Her breath hitched. Dizziness swept over her.
You knew. You knew everything.
Her wide, burning eyes stung with betrayal.
Shoving the feeling down, she struck Solzhenitsyn’s foot with the back of her dagger. She threw off his weight and swung her blade.
Feeling the gaze of someone like a judge upon her, she instinctively used everything she had learned to attack. She swung for his chest, kicked his hardened abdomen. The sheer force of his counters sent tingles through her body, but she never stepped back.
Just as she lunged again for an opening, a large hand snatched the back of her neck. It felt like fire had landed on her skin, and she quickly pulled away. The hand holding the stick trembled faintly.
“Who taught you to fight?”
His Russian rolled off his tongue as if it were his native language. Seoryeong couldn’t move, as if her tongue had stuck to the roof of her mouth.

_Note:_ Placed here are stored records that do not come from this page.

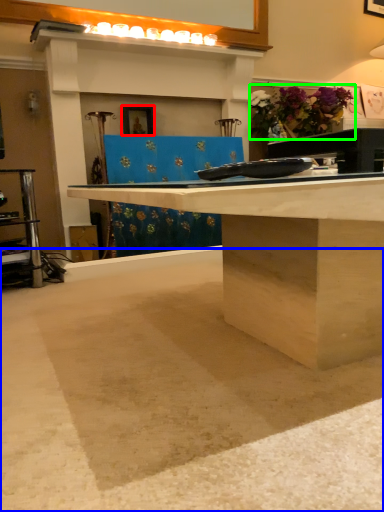 Question: Which object is the farthest from picture frame (highlighted by a red box)? Choose among these: concrete (highlighted by a blue box) or flower (highlighted by a green box).

Choices:
 (A) concrete
 (B) flower

Answer: (A) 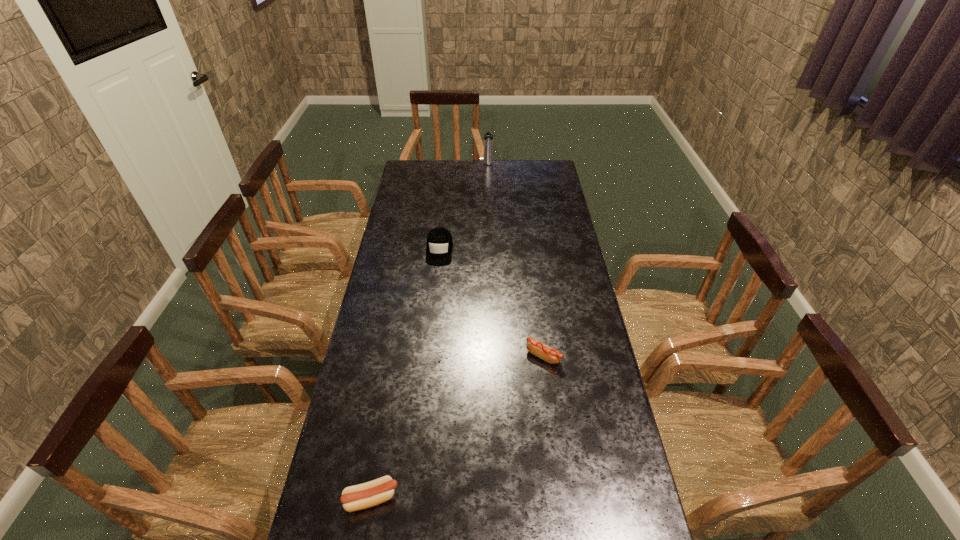 Where is `the third object from left to right`? the third object from left to right is located at coordinates point(488,137).

What are the coordinates of `thermos bottle` in the screenshot? It's located at pos(488,137).

Identify the location of the second farthest object. The image size is (960, 540). (439, 247).

At what (x,y) coordinates should I click in order to perform the action: click on cap. Please return your answer as a coordinate pair (x, y). Looking at the image, I should click on (439, 247).

The width and height of the screenshot is (960, 540). In order to click on the farther sausage in this screenshot , I will do `click(549, 354)`.

Locate an element on the screen. the second nearest object is located at coordinates (549, 354).

I want to click on the nearer sausage, so click(369, 494).

Locate an element on the screen. the left sausage is located at coordinates (369, 494).

Locate an element on the screen. Image resolution: width=960 pixels, height=540 pixels. vacant space located 0.160m on the handle side of the tallest object is located at coordinates (489, 184).

Where is `blank area located on the front-facing side of the cap`? The width and height of the screenshot is (960, 540). blank area located on the front-facing side of the cap is located at coordinates (431, 327). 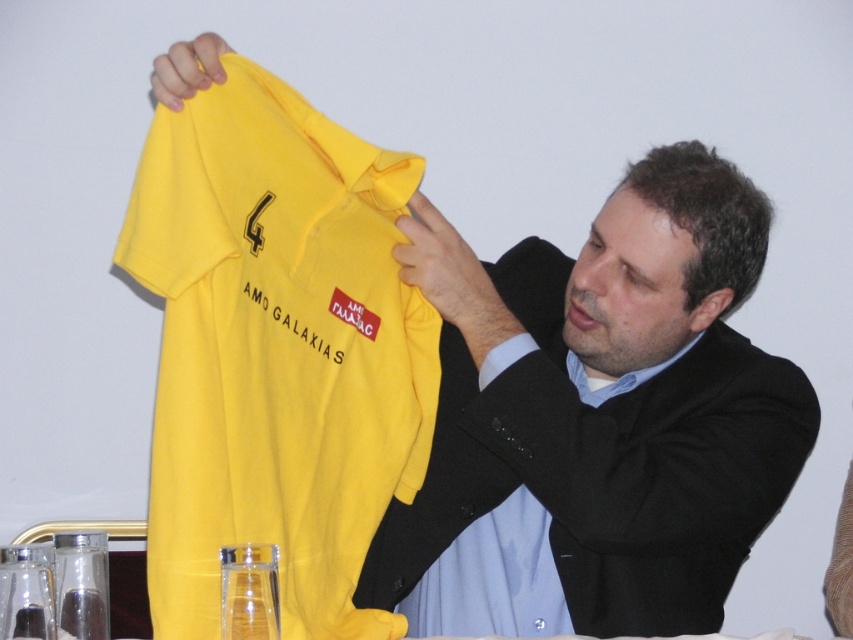 Question: Is matte yellow shirt at center closer to camera compared to matte yellow shirt at upper center?

Choices:
 (A) yes
 (B) no

Answer: (A)

Question: Among these points, which one is nearest to the camera?

Choices:
 (A) (476, 563)
 (B) (624, 388)

Answer: (A)

Question: From the image, what is the correct spatial relationship of matte yellow shirt at center in relation to matte yellow shirt at upper center?

Choices:
 (A) right
 (B) left

Answer: (A)

Question: Which object appears farthest from the camera in this image?

Choices:
 (A) matte yellow shirt at center
 (B) matte yellow shirt at upper center

Answer: (B)

Question: Where is matte yellow shirt at center located in relation to matte yellow shirt at upper center in the image?

Choices:
 (A) left
 (B) right

Answer: (B) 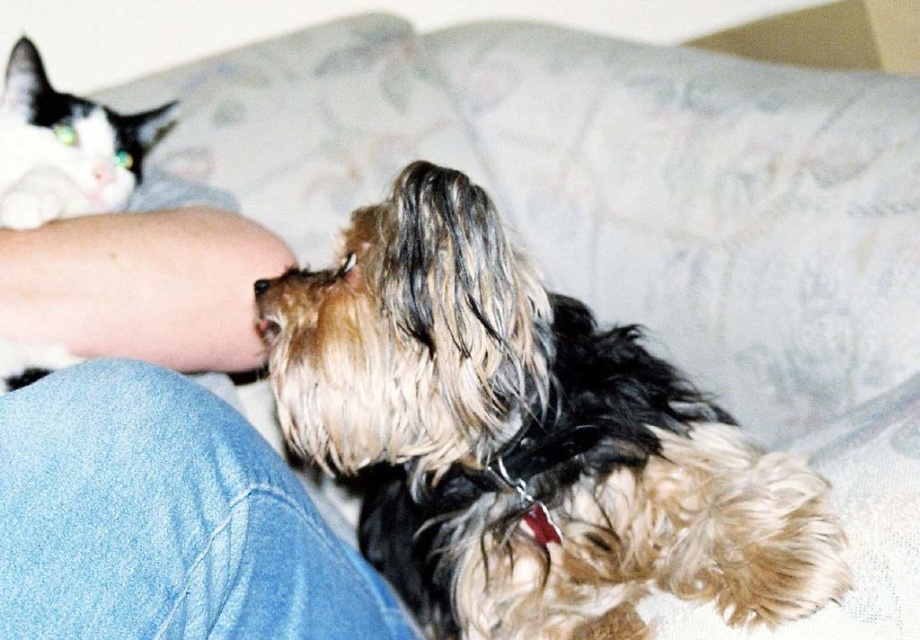 Is point (370, 637) positioned after point (46, 97)?

No, (370, 637) is in front of (46, 97).

Which is in front, point (81, 460) or point (10, 212)?

Point (81, 460) is more forward.

What do you see at coordinates (164, 522) in the screenshot?
I see `blue denim jeans at lower left` at bounding box center [164, 522].

Find the location of a particular element. This screenshot has height=640, width=920. blue denim jeans at lower left is located at coordinates (164, 522).

Is point (211, 628) positioned after point (92, 168)?

That is False.

Is blue denim jeans at lower left smaller than white glossy cat nose at upper left?

No, blue denim jeans at lower left is not smaller than white glossy cat nose at upper left.

The height and width of the screenshot is (640, 920). In order to click on blue denim jeans at lower left in this screenshot , I will do `click(164, 522)`.

Between fuzzy fur dog at center and white glossy cat nose at upper left, which one is positioned higher?

white glossy cat nose at upper left

What do you see at coordinates (525, 438) in the screenshot?
I see `fuzzy fur dog at center` at bounding box center [525, 438].

What are the coordinates of `fuzzy fur dog at center` in the screenshot? It's located at (525, 438). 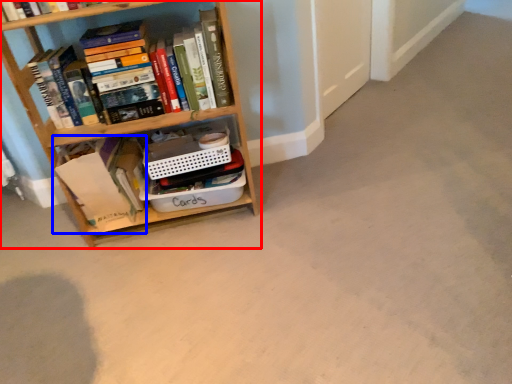 Question: Which point is further to the camera, bookcase (highlighted by a red box) or book (highlighted by a blue box)?

Choices:
 (A) bookcase
 (B) book

Answer: (B) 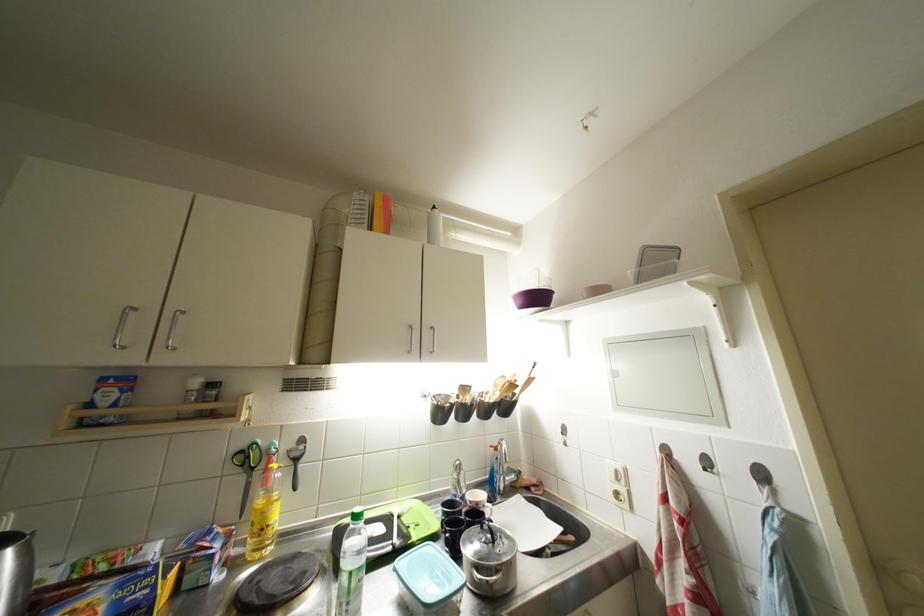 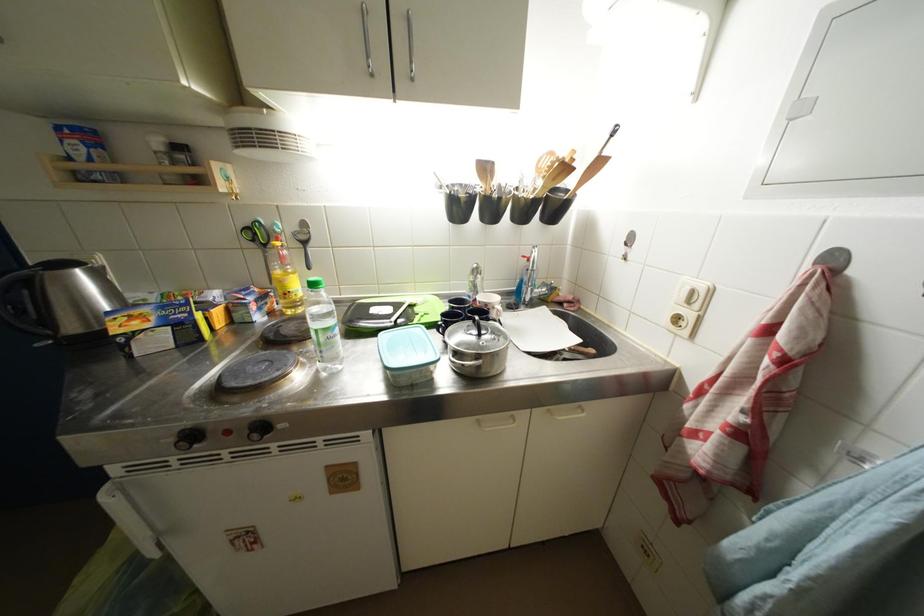 In the second image, find the point that corresponds to [249,450] in the first image.

(253, 227) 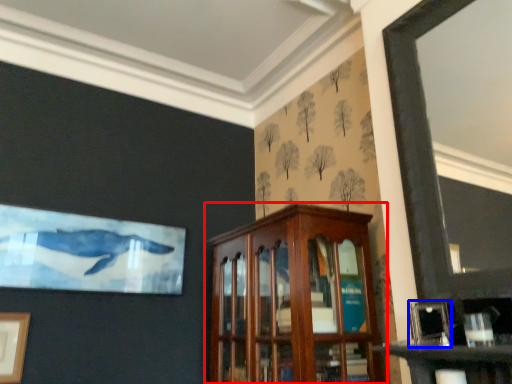 Question: Among these objects, which one is farthest to the camera, cabinetry (highlighted by a red box) or picture frame (highlighted by a blue box)?

Choices:
 (A) cabinetry
 (B) picture frame

Answer: (A) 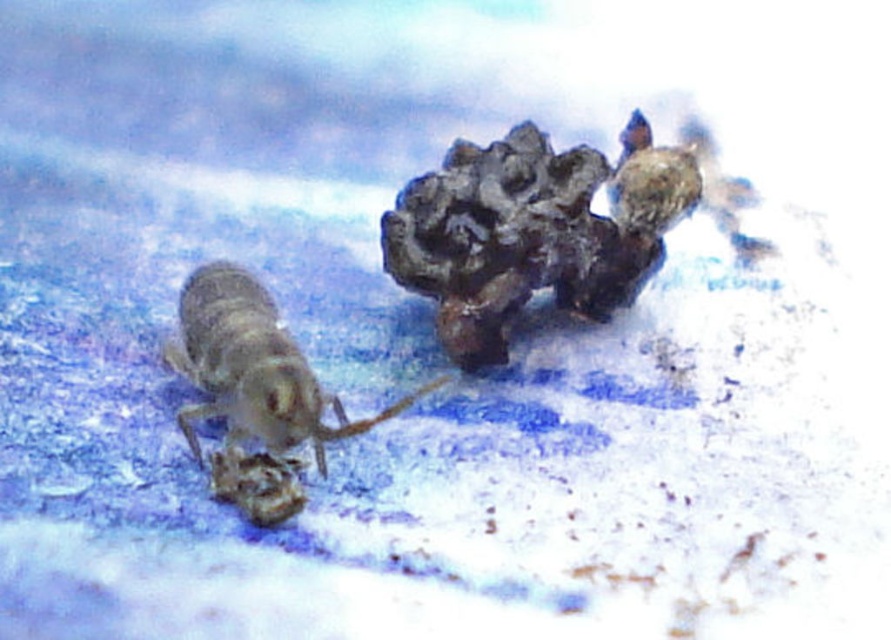 Does dark brown textured rock at upper right appear on the right side of translucent gray insect at left?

Yet with wavering eyes, she continued to stare relentlessly at the bandaged man.
Luckily, the voice that came out wasn’t hers.
“…Я принадлежу к ФСБ.”
Hey, Prinadryzhu k FSB. I’m with the Federal Security Service.
She recalled the agency name Kia had mentioned. Her Russian pronunciation might have been off—she hadn’t spoken a word of it since losing her memory. It probably sounded clumsy.
He must have twitched. The bandage over his face shifted slightly as Lee Wooshin kept opening and closing his hand.
“So what about your martial arts?”
“…”
“One style looks like Krav Maga. The other… MCMAP, right? US Marine Corps.”
His pale face turned slightly, as if he were looking out into the distance.
“I’m pretty good at mixing things together, you know.”